** What the task asks **
Nothing but the records themselves, exactly as written and free of pictures, should appear in your response.

** Dataset records **
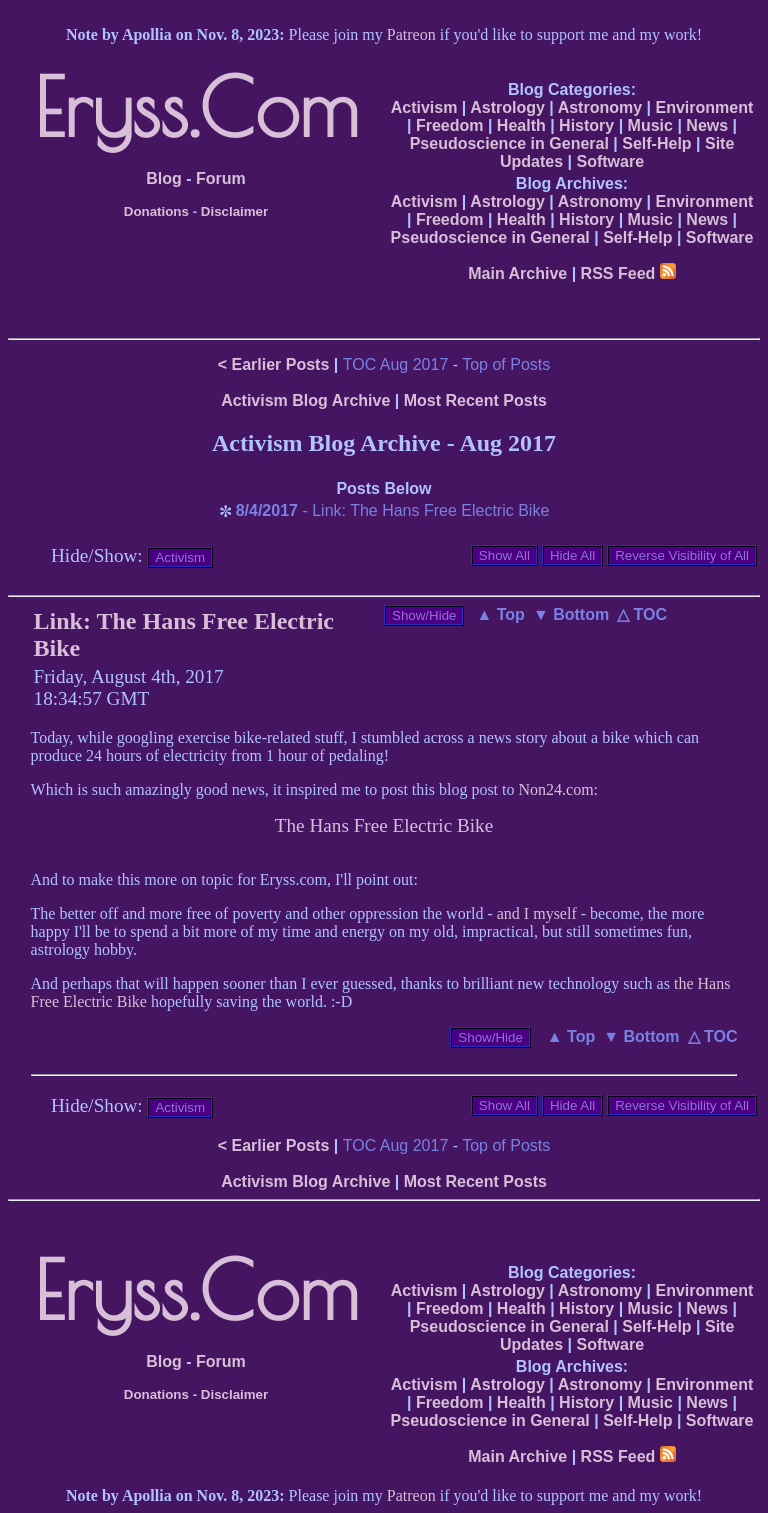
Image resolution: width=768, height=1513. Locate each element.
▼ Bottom (571, 614)
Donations (156, 211)
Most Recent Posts (475, 400)
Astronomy (600, 107)
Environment (704, 107)
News (707, 125)
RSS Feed (628, 273)
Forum (221, 178)
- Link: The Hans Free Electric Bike (393, 510)
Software (610, 161)
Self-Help (656, 143)
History (586, 125)
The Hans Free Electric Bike (384, 825)
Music (650, 125)
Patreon (411, 34)
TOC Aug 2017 (396, 364)
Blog (164, 178)
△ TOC (642, 614)
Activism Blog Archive (305, 400)
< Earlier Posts (274, 364)
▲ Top (500, 614)
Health (521, 125)
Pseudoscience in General (509, 143)
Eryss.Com (196, 107)
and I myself (537, 913)
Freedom (450, 125)
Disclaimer (234, 211)
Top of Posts (506, 364)
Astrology (507, 107)
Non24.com (556, 789)
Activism (424, 107)
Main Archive (517, 273)
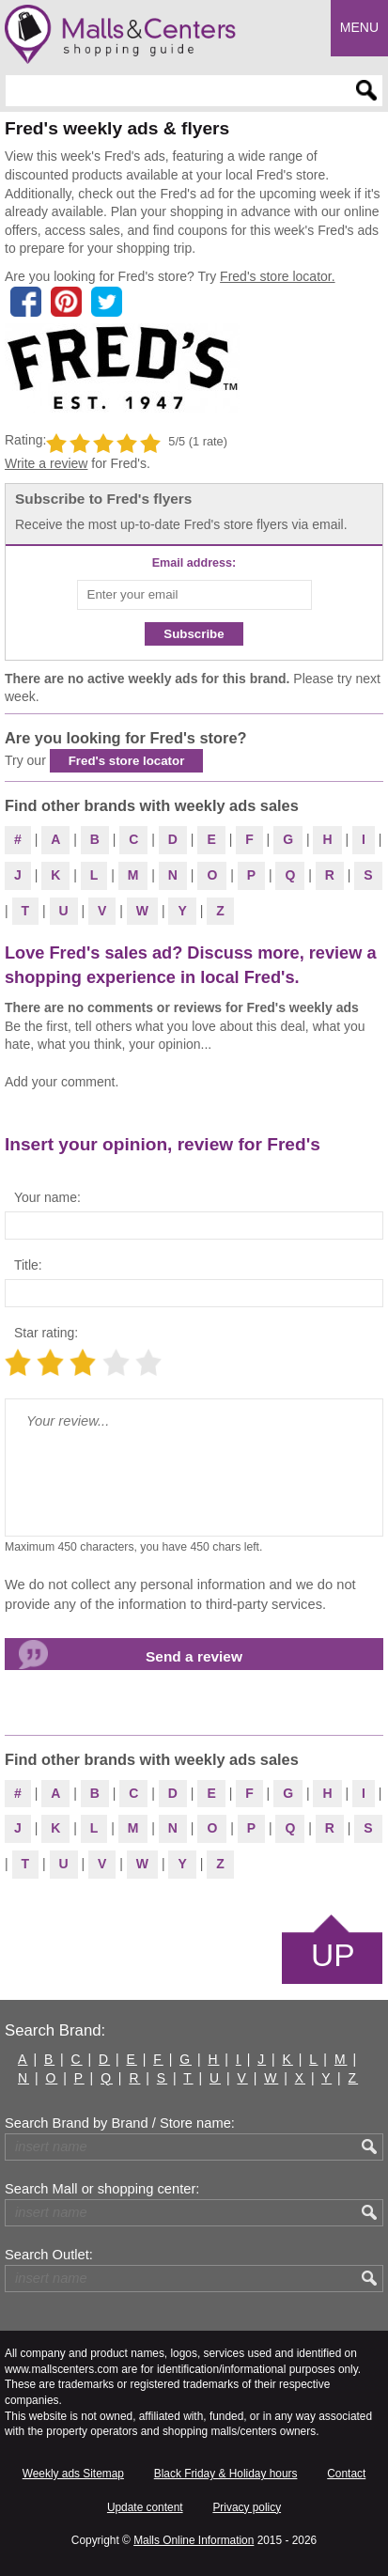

** Response area **
Image resolution: width=768, height=1513. Locate each element.
▼ Bottom (571, 614)
Donations (156, 211)
Most Recent Posts (475, 400)
Astronomy (600, 107)
Environment (704, 107)
News (707, 125)
RSS Feed (628, 273)
Forum (221, 178)
- Link: The Hans Free Electric Bike (393, 510)
Software (610, 161)
Self-Help (656, 143)
History (586, 125)
The Hans Free Electric Bike (384, 825)
Music (650, 125)
Patreon (411, 34)
TOC Aug 2017 (396, 364)
Blog (164, 178)
△ TOC (642, 614)
Activism Blog Archive (305, 400)
< Earlier Posts (274, 364)
▲ Top (500, 614)
Health (521, 125)
Pseudoscience in General (509, 143)
Eryss.Com (196, 107)
and I myself (537, 913)
Freedom (450, 125)
Disclaimer (234, 211)
Top of Posts (506, 364)
Astrology (507, 107)
Non24.com (556, 789)
Activism (424, 107)
Main Archive (517, 273)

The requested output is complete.